Creole
From LMNLWiki
Creole (Composable Regular Expressions for Overlapping Languages etc.) is a schema language that Jeni is developing for LMNL and other overlapping markup languages. It's based heavily on RELAX NG, with a few extensions that make it suitable for overlapping structures.
- As well as the items under discussion on the discussion page, there's a page of open issues to look at.
Contents |
Aims and Scope
Creole has the following aims:
- Composable
- The definition of overlap between ranges should be composable, rather than being done at a grammar level. Users should be able to define overlap within particular parts of a document rather than having to repeat the definition of an entire tree.
- Ranges, not tags
- Users should be able to specify how ranges overlap each other without detailing where start and end tags can appear.
- RELAX NG extension
- Creole should be an extension of RELAX NG, such that all RELAX NG grammars are Creole grammars.
- Language neutral
- Creole should be applicable to many different kinds of markup languages, including LMNL, TexMecs, and plain old XML.

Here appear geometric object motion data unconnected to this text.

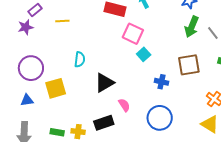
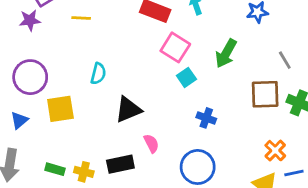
green arrow: (192, 27) -> (226, 53), moved
brown square: (189, 65) -> (265, 94), moved
blue triangle: (27, 100) -> (19, 120), turned -40

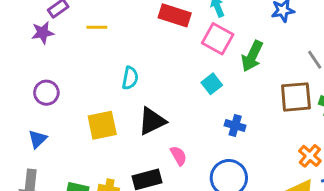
pink square: (175, 47) -> (218, 39), moved
cyan semicircle: (98, 74) -> (130, 78), moved
purple circle: (30, 77) -> (46, 93), size x0.7
yellow square: (60, 109) -> (102, 125), moved

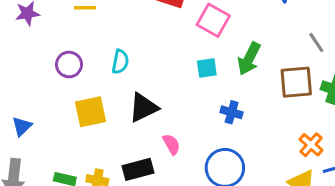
green arrow: (252, 56) -> (249, 59), moved
cyan square: (212, 84) -> (207, 68), turned 30
purple circle: (46, 93) -> (69, 65), moved

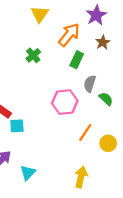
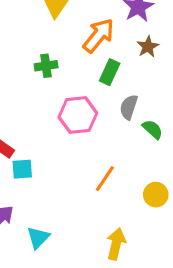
green cross: (33, 55) -> (46, 66), turned 32
pink hexagon: (65, 102) -> (78, 115), moved
orange line: (85, 132) -> (105, 179), moved

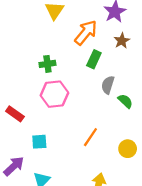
green cross: (46, 66) -> (47, 64), moved
pink hexagon: (78, 115) -> (54, 94), moved
cyan square: (22, 169) -> (39, 142), moved

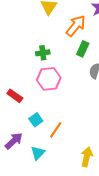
orange line: (90, 137) -> (56, 130), moved
cyan square: (39, 142) -> (36, 120), turned -32

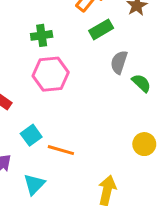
green rectangle: (83, 49) -> (101, 29), turned 35
orange line: (56, 130) -> (61, 150), turned 72

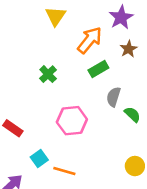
green cross: (42, 35) -> (48, 74), turned -36
pink hexagon: (51, 74) -> (72, 121), moved

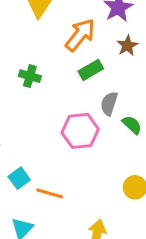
green cross: (48, 74) -> (30, 76), turned -30
pink hexagon: (72, 121) -> (80, 131), moved

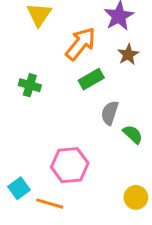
pink hexagon: (80, 131) -> (70, 165), moved

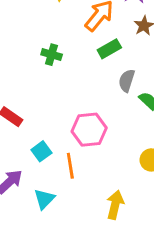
orange line: (50, 204) -> (70, 166), turned 65

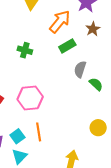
pink hexagon: (89, 130) -> (30, 98), moved
cyan square: (41, 151) -> (17, 136), moved

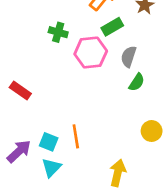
green semicircle: (96, 84) -> (137, 82), moved, turned 80
pink hexagon: (30, 98) -> (91, 53), moved
cyan square: (17, 136) -> (49, 142), turned -32

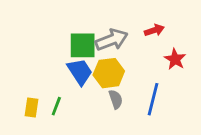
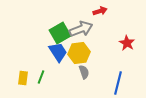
red arrow: (154, 30) -> (100, 11), moved
green square: (83, 45) -> (60, 33), turned -30
blue line: (153, 99) -> (118, 83), moved

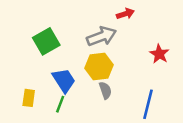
green square: (60, 33) -> (46, 41), moved
blue trapezoid: (58, 52) -> (64, 80), moved
green line: (41, 77) -> (60, 104), moved

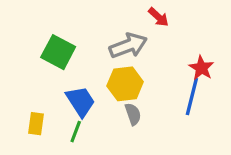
red arrow: (125, 14) -> (158, 17), turned 60
green square: (46, 41) -> (58, 52), turned -32
blue line: (148, 104) -> (192, 97), moved

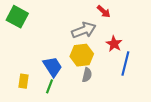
green square: (58, 52) -> (17, 17), moved
red star: (201, 68) -> (114, 44), moved
gray semicircle: (133, 114) -> (87, 75), turned 32

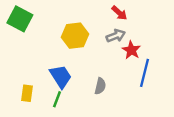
gray arrow: (84, 30) -> (116, 36), moved, size x0.7
yellow hexagon: (82, 55) -> (75, 36), moved

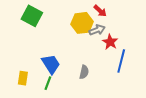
green square: (20, 19) -> (32, 16), moved
yellow hexagon: (75, 36) -> (82, 23), moved

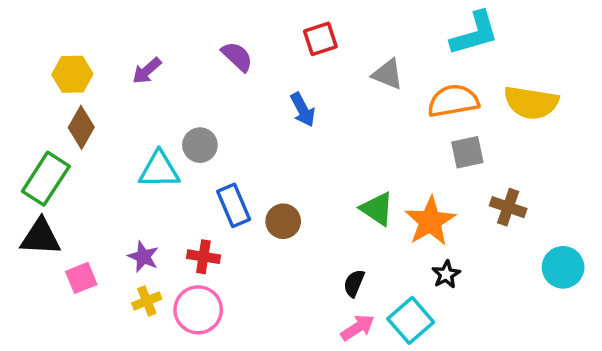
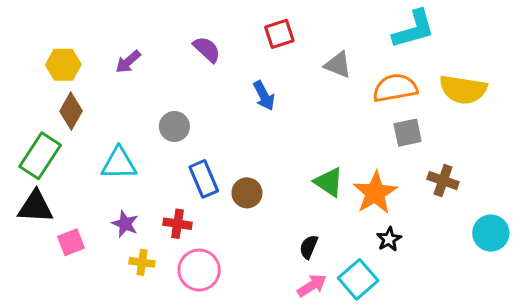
cyan triangle: (159, 170) -> (119, 164), moved
yellow cross: (147, 301) -> (142, 262), moved, turned 30
pink circle: (198, 310) -> (199, 270), moved

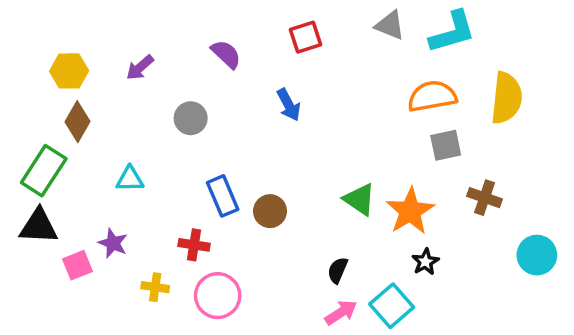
gray triangle: (338, 65) -> (390, 25), moved
yellow semicircle: (463, 89) -> (506, 98), turned -93
gray circle: (174, 126) -> (191, 118), moved
cyan triangle: (119, 164) -> (130, 179), size x0.7
purple star: (125, 224) -> (113, 243), moved

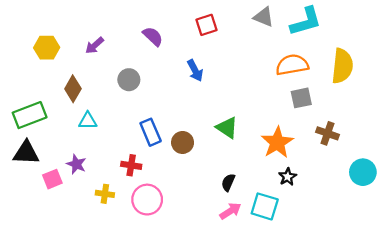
brown diamond: (77, 122) -> (73, 89), moved
green rectangle: (44, 171) -> (30, 115), turned 36
green triangle: (360, 199) -> (227, 128), moved
cyan square: (392, 306) -> (265, 206), turned -32

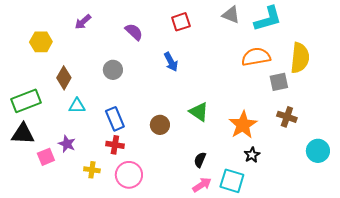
purple arrow: (95, 45) -> (83, 22), moved
gray square: (301, 98) -> (279, 82), moved
blue rectangle: (151, 132) -> (115, 119), moved

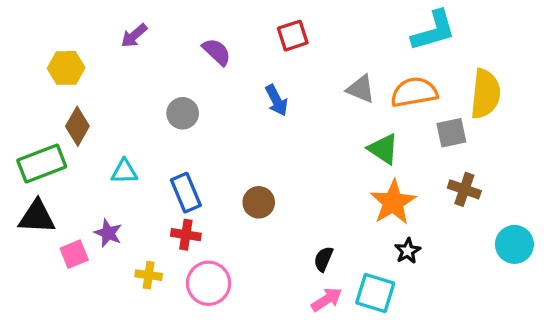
gray triangle: (231, 15) -> (361, 89), moved
brown diamond: (64, 78) -> (77, 126), moved
green triangle: (199, 112) -> (383, 149), moved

It's important to note that Creole is not designed to be used to identify hierarchies that can be extracted from a document as XML structures.
Syntax
Creole is RELAX NG with the following extensions:
- It has
<annotation>patterns. These match annotations, which can have annotations themselves and can have ranges in their content. The<attribute>pattern is a shorthand for an<annotation>pattern. - It has
<atom>patterns. These match atoms, which have names and annotations but are treated as content (on a par with text) in LMNL. - It has
<range>patterns. These match ranges, which can overlap other ranges. The<element>pattern is a shorthand for a<range>wrapped in a<partition>. - It has
<partition>patterns. These indicate blocks of content that must be self-contained: ranges cannot start within them unless they also end within them, and vice versa. - It has
<interleave>and<concur>patterns. The only difference between them is that any content (text or atoms) must match both subpatterns of a concur rather than matching either subpattern of an interleave. - It has
<concurOneOrMore>and<concurZeroOrMore>patterns. These provide for self-overlap.
Annotations
In LMNL, annotations can have annotations themselves, and can have structured content, putting them on a par with elements. For example, you can do
[book [title}Beginning XSLT 2.0{]
[author [title}Dr{]}Jeni [surname}Tennison{surname]{]}
...
{book]
Annotation patterns match annotations, with the syntax
<annotation name="QName"> pattern </annotation>
or
<annotation> nameClass pattern </annotation>
Attribute patterns are still allowed in Creole. They are equivalent to an annotation pattern with the same name attribute or nameClass and pattern. If the attribute pattern doesn't have a subpattern, then the equivalent annotation pattern has the subpattern <text/>. Thus
<attribute name="title" />
is equivalent to
<annotation name="title"><text /></annotation>
Atoms
The basic building block of LMNL documents are atoms, which are pieces of content. Ranges range over sequences of atoms, and in fact text is considered simply a sequence of character atoms. Atoms have names and can have annotations. They are typically used in LMNL documents for media objects such as graphics which are part of the content of the page.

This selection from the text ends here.